I prefer my novels. I have some ideas for some short stories, but there just isn't the opportunity to get as involved with the characters and I like how attached I become to them. Crying at the end of a novel lets me know I've created characters I can love and that feel real to me, and I want other people to feel that, too. Oh God. 

10. if you could be anywhere in the world but your home town, where would you choose to be?

Well, first off, I'm not from London, but I will include London, because it feels like home, even though it is not a town. I'm pretty fond of Niagra, Iceland and Florida, but it would be a fight between Manhattan and Fiskardo in Kefalonia. I don't know which would win. Probably Fiskardo. 
11. everyone has their own list of The Rules for good writing. what are yours? 

  • Once again, I don't think it's right to even try to leave yourself off of the page.
  • Description is a major key factor
  • I don't care if the place exists, just make it feel real to me. 
  • Characters need to be related to.
  • Nothing is ever perfectly tidy
12. do you plan? if/when you do, do you always stick to it?

The most like planning I ever do is character files and then I never look at them while I'm writing. As I go along, I sometimes keep time lines, because I like to skip about in time - it's the way my head works - but no, I don't plan. I'm not very big on knowing where I'm going to, because that feels pretty boring. I even change the way I walk home so that it at least feels different. 

13. other than writing, what makes you tick?

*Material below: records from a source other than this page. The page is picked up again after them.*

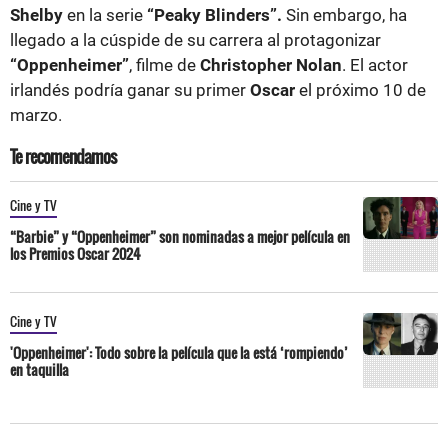
Shelby
en la serie
“Peaky Blinders”.
Sin embargo, ha
llegado a la cúspide de su carrera al protagonizar
“Oppenheimer”
, filme de
Christopher Nolan
. El actor
irlandés podría ganar su primer
Oscar
el próximo 10 de
marzo.
Te recomendamos
Cine y TV
“Barbie” y “Oppenheimer” son nominadas a mejor película en
los Premios Oscar 2024
Cine y TV
'Oppenheimer': Todo sobre la película que la está ‘rompiendo’
en taquilla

There's a world outside of writing? 

Just kidding. There's this infant that I love to look after, who's the daughter of a friend of mine. Erm, I kind of enjoy the course I'm studying? I like the generic stuff like music and traveling and friends and blah blah blah yawn, but writing is one of the only things I get passionate and energetic over. And politics, but the less sad about that the better. 

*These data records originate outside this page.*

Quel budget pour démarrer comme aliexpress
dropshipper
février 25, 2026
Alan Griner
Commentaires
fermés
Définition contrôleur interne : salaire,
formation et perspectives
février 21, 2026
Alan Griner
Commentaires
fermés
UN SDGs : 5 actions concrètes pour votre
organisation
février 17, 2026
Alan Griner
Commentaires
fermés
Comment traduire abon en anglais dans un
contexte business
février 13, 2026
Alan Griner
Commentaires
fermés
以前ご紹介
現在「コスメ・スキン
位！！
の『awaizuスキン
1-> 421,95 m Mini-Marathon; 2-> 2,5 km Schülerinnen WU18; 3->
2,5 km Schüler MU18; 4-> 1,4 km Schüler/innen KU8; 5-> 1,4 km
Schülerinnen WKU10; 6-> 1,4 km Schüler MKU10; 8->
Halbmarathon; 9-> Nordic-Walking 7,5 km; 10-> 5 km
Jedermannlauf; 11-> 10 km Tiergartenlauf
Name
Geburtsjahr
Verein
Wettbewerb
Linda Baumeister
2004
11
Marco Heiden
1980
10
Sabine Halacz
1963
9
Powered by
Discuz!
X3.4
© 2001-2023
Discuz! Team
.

14. if you were stranded on a desert island with food, water and shelter, what five items would you want with you? 

  1. Puppy. - I have had this dog since I was seven and I'm nearly twenty. I don't care how sad that is. I don't really go away for an extended period of time without him, so yes, him. It. Whatever. 
  2. A change of clothes - I'd want to at least wash what I was wearing and not have to run around nude. 
  3. iPad - I can type on it pretty well and it's far more reliable than the Craptop, plus it does music. :)  
 I could be content with just that!!  

15. on said island, what five books would you like?
  1. The Monsters of Gramercy Park by Danny Leigh is an ultimate favourite, so I would have to have that with me.
  2. Sunshine by Robyn McKinley, because it's the best vampire book since the Anne Rice series. 
  3. A Fault in Our Stars by John Green. I have already finished An Abundance of Katherines and Paper Towns, and Looking For Alaska is my current bed time story. That one is next on the list. 
  4. A Thinkers Guide to God by Peter Vardy. I've read bits of it when it's relevant and it would keep my mind somewhere near Philosophy.
  5. The God Delusion by Richard Dawkins - in case I run out of toilet paper... In all honesty, I know Dawkins is a fantastic scientist, but he needs to butt out of trying to be a philosopher, because you can't just paste over religions and call it indoctrination of children and essentially fairy stories. That really just winds me up. 
16. what do you find most rewarding about writing a book? 

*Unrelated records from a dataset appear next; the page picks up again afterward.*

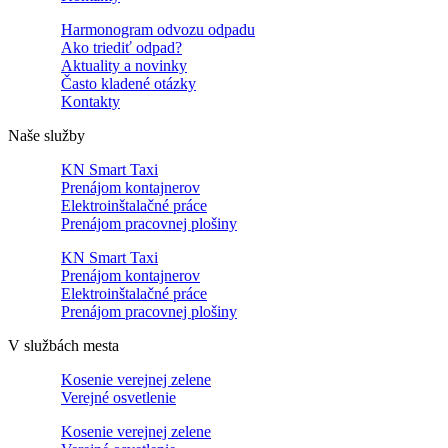
Harmonogram odvozu odpadu
Ako triediť odpad?
Aktuality a novinky
Často kladené otázky
Kontakty
Naše služby
KN Smart Taxi
Prenájom kontajnerov
Elektroinštalačné práce
Prenájom pracovnej plošiny
KN Smart Taxi
Prenájom kontajnerov
Elektroinštalačné práce
Prenájom pracovnej plošiny
V službách mesta
Kosenie verejnej zelene
Verejné osvetlenie
Kosenie verejnej zelene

Proving to myself that I can is a pretty special thing, I guess. Other than that, I just like that it brings out how I think about things or feel about things in a different way, or presents things to me in a different way, and then I get to take that back into my life.

I just found something called GoodReads...off to check that out and then maybe sleep before getting the train back to Manchester!! 

Continuing good luck to all of those facing NaNo this time around!!